- Supplied records:

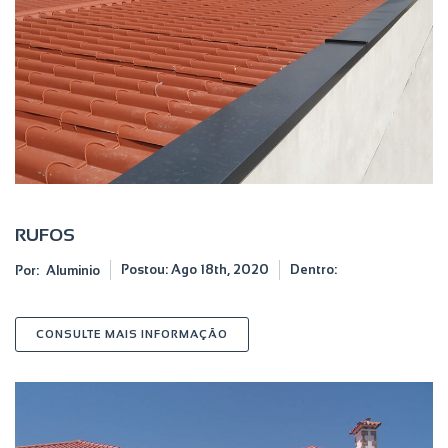
RUFOS
Postou:
Ago 18th, 2020
Dentro:
Por:
Aluminio
SOBRE RUFOS
CONSULTE MAIS INFORMAÇÃO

- Exercise requirements:
If pictures appear in the data, omit them and copy all other parts exactly.

- Response area:
RUFOS
Postou:
Ago 18th, 2020
Dentro:
Por:
Aluminio
SOBRE RUFOS
CONSULTE MAIS INFORMAÇÃO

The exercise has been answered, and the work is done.